Goal of the exercise
Output exactly the lines below, starting with the line that has "СТМ-39933 Спецсвязь" and going on through the line that has "Краново-манипуляторные установки", both included, and no other lines.

Dataset extract
--
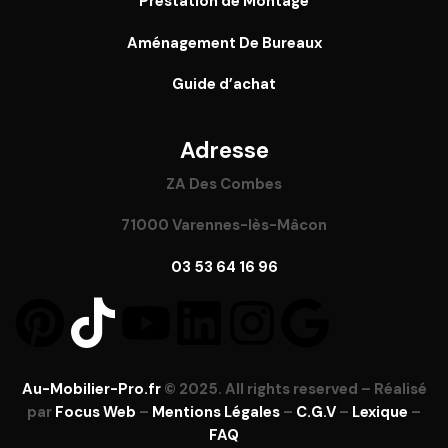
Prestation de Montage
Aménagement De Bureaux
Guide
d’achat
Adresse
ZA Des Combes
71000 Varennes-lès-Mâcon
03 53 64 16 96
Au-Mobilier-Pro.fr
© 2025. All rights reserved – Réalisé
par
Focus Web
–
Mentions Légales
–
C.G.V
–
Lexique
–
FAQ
--
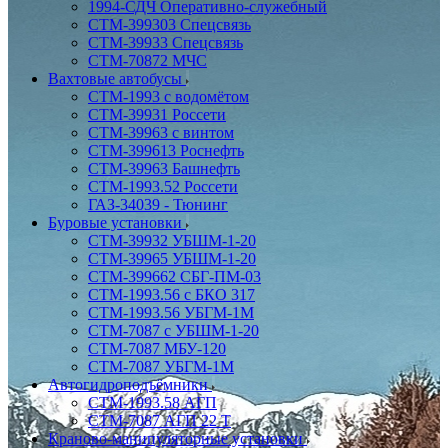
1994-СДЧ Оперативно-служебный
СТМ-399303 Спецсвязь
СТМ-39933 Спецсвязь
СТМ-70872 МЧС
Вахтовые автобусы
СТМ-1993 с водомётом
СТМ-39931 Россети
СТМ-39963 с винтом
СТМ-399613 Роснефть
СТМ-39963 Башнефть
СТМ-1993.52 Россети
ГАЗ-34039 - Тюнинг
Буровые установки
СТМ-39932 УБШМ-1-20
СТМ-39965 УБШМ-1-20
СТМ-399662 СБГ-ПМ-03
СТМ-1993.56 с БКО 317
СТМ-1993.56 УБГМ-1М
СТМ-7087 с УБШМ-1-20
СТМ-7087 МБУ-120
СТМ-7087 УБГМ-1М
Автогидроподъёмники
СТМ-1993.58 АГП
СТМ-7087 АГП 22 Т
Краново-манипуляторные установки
--
Answer for the task
СТМ-39933 Спецсвязь
СТМ-70872 МЧС
Вахтовые автобусы
СТМ-1993 с водомётом
СТМ-39931 Россети
СТМ-39963 с винтом
СТМ-399613 Роснефть
СТМ-39963 Башнефть
СТМ-1993.52 Россети
ГАЗ-34039 - Тюнинг
Буровые установки
СТМ-39932 УБШМ-1-20
СТМ-39965 УБШМ-1-20
СТМ-399662 СБГ-ПМ-03
СТМ-1993.56 с БКО 317
СТМ-1993.56 УБГМ-1М
СТМ-7087 с УБШМ-1-20
СТМ-7087 МБУ-120
СТМ-7087 УБГМ-1М
Автогидроподъёмники
СТМ-1993.58 АГП
СТМ-7087 АГП 22 Т
Краново-манипуляторные установки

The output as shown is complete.